Sa grand-mère a monté un cercle autour de l’enfant qu’il était pour le tenir à l’écart de l’écho mauvais de Duvalier. Il savoure encore ce geste protecteur même s’il a maintenant compris qu’elle s’offrait aussi un cadeau car, ce faisant, elle se donnait la permission de s’éloigner pour lui tenir compagnie.
Toujours sur le thème du temps qui passe, pour monsieur Laferrière, le talent est affaire personnelle, tandis que le génie est une histoire d’époque. Une élite, à un moment déterminé de l’histoire définit les codes du génie et ensuite les attribue aux gens. Il est dangereux de fixer le talent dans une définition de génie qui porte à donner une éducation de l’agenouillement. On s’agenouille devant les génies. On amène nos enfants dans les musées, on leur présente Renoir, cet incomparable génie, à un concert, Mozart, cet extraordinaire génie. Le message envoyé est qu’il n’y en a qu’un Mozart, que la place est déjà prise. Bien sûr, il pousse l’image à souhait, mais je crois comprendre que ce qu’il défend est la vie fluide, libre, ne pas l’étreindre par des concepts qui endiguent son mouvement. Il n’y a pas des génies, il y a le génie libre des définitions d’époques.
Mes impressions
On s’attend toujours beaucoup devant un Dany Laferrière, et de plus en plus en fait. Ça peut devenir une spirale ascendante sans fin. Peut-être en est-on arrivé à lui demander d’être un génie de l’inspiration. Cette renommée peut être un poids, et je me suis demandé s’il ne trouvait pas ça lourd à porter. Il m’a semblé être dans un de ces moments où on ménage son énergie, après une période extravertie et exubérante. Vous l’avez entendu tourner autour du thème liberté ? Dans le fond, il y revient continuellement à cette liberté. Ne pas céder à la pression de notre siècle et des attentes des autres. Il dénude mots et concepts pour ça, que les mots ne tombent pas comme des poids lourds sur des réalités immuables.
Danièle Bombardier connait son sujet.

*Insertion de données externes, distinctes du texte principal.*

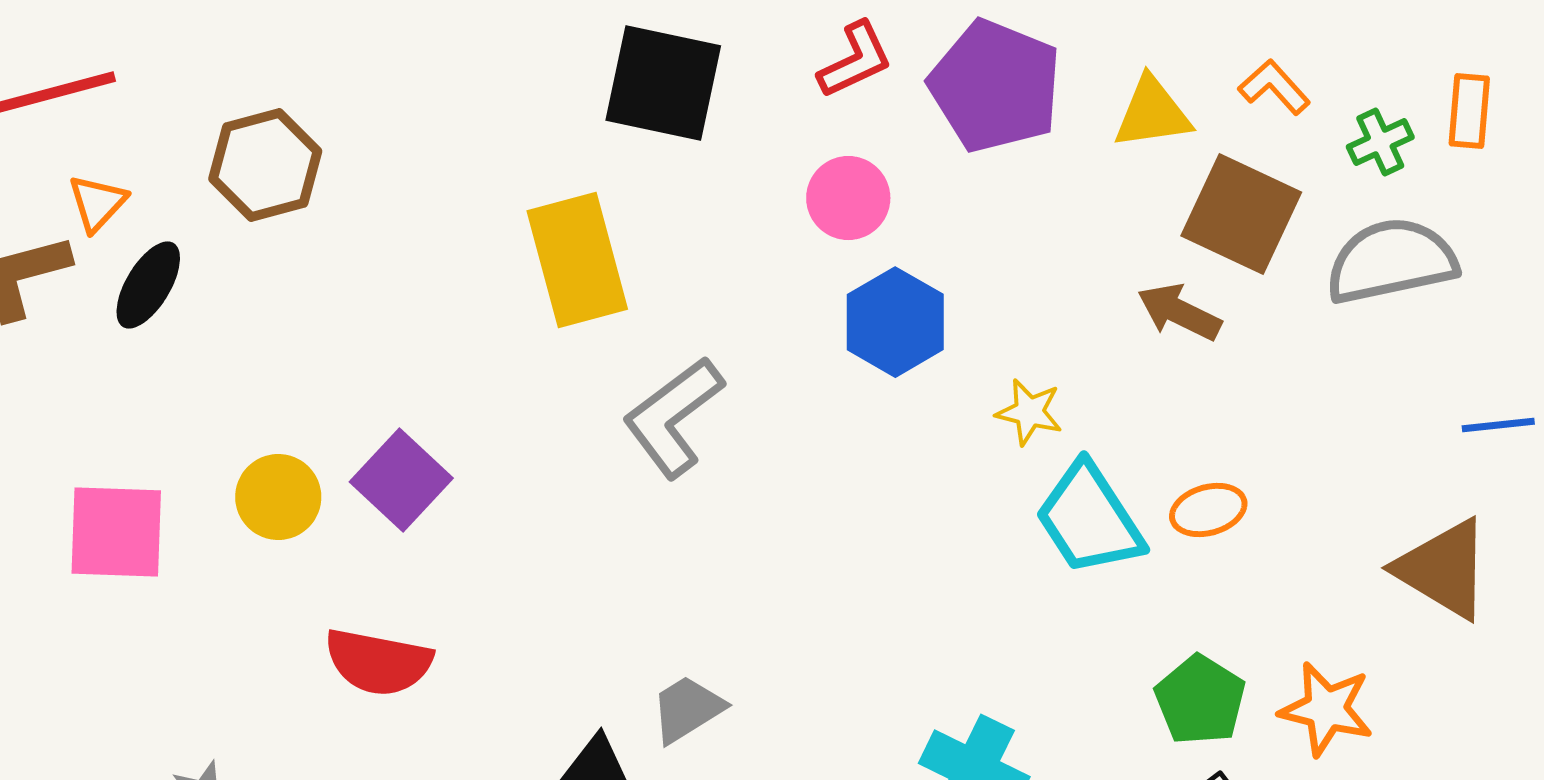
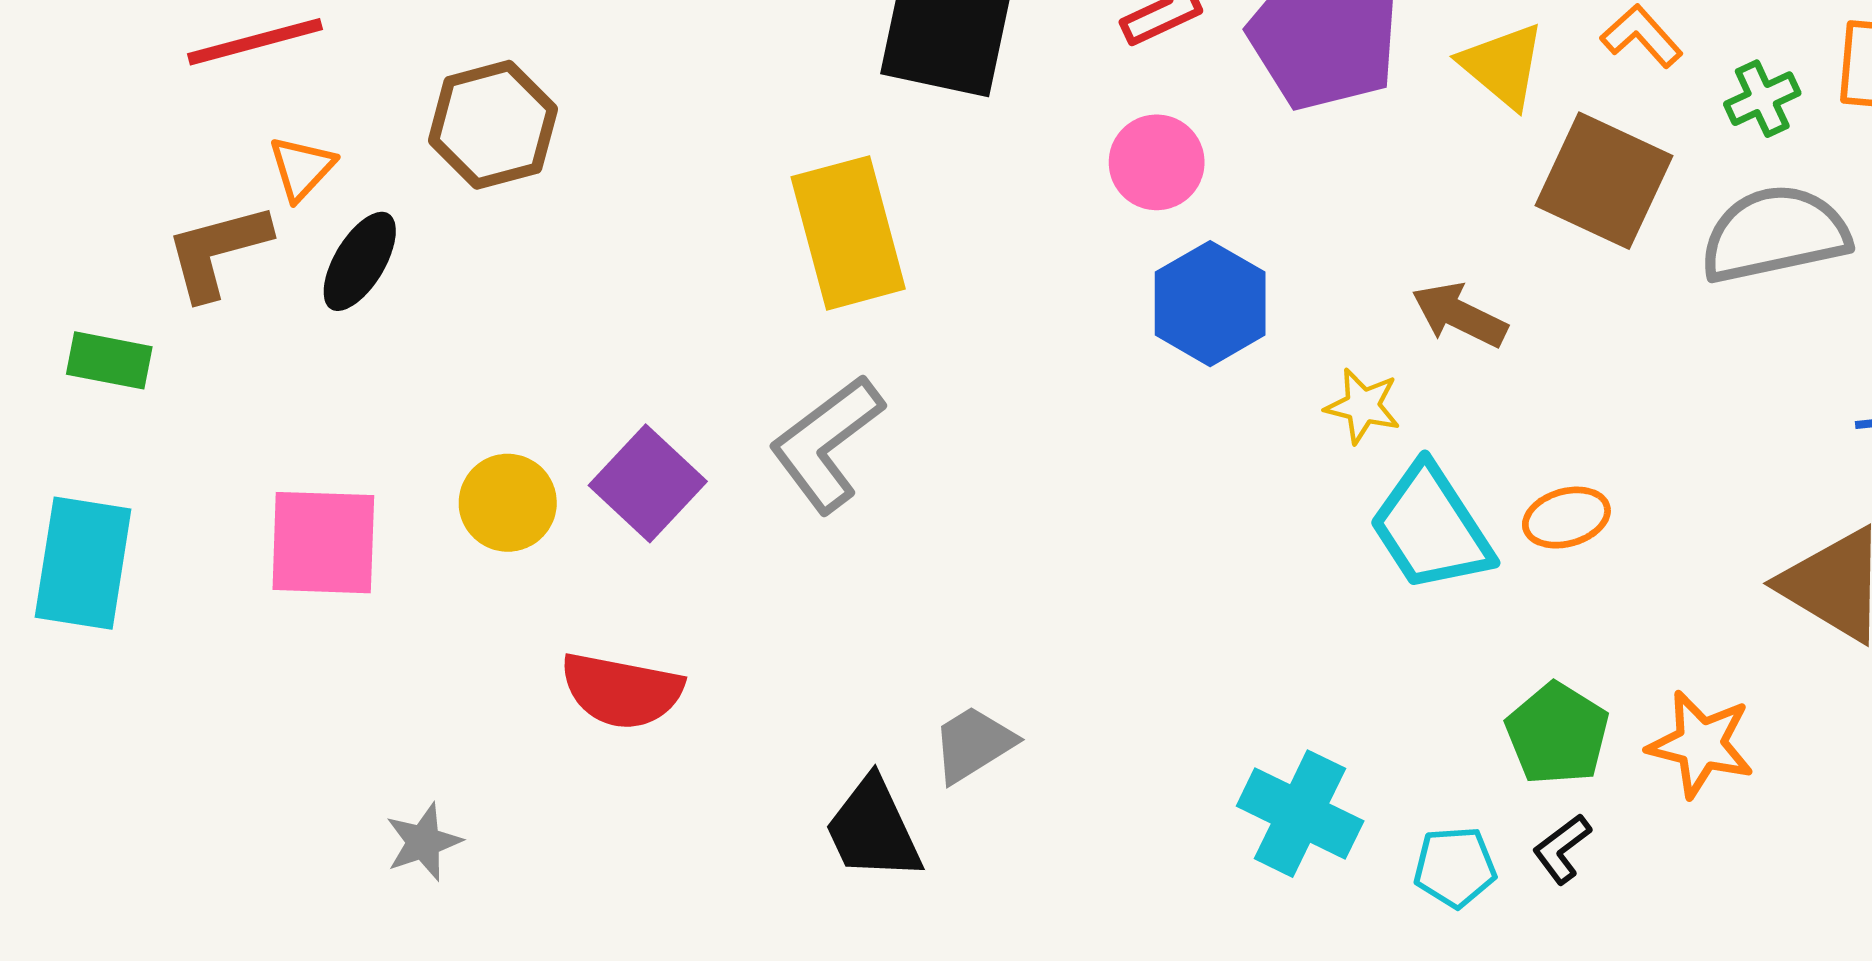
yellow triangle: (1152, 113) -> (1503, 66), turned 48
brown arrow: (1179, 312) -> (1459, 315), moved
gray L-shape: (673, 417) -> (826, 444), moved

C’est remarquable la confiance qu’elle éprouve vis-à-vis Dany Laferrière et leur relation en public. Elle n’a pas que confiance en lui mais suffisamment en elle pour capturer le moment quand il passe. Ses questions ne sont pas les maîtres à bord, plutôt l’inspiration. C’est déjà beaucoup mais c’est plus encore, elle se libère du temps, arrivant à oublier la notion d’une heure et quart d’entretien. Elle se détend, écoute, et ne semble pas courir après la déclaration fracassante.
Enfermer un entretien de ce genre dans des mots est l’emprisonner, j’en suis consciente. Il y a des entretiens plus faciles à emprisonner, celui-ci ne l’était pas. Va de soi que cet entretien était beaucoup plus que ce qui est écrit ici.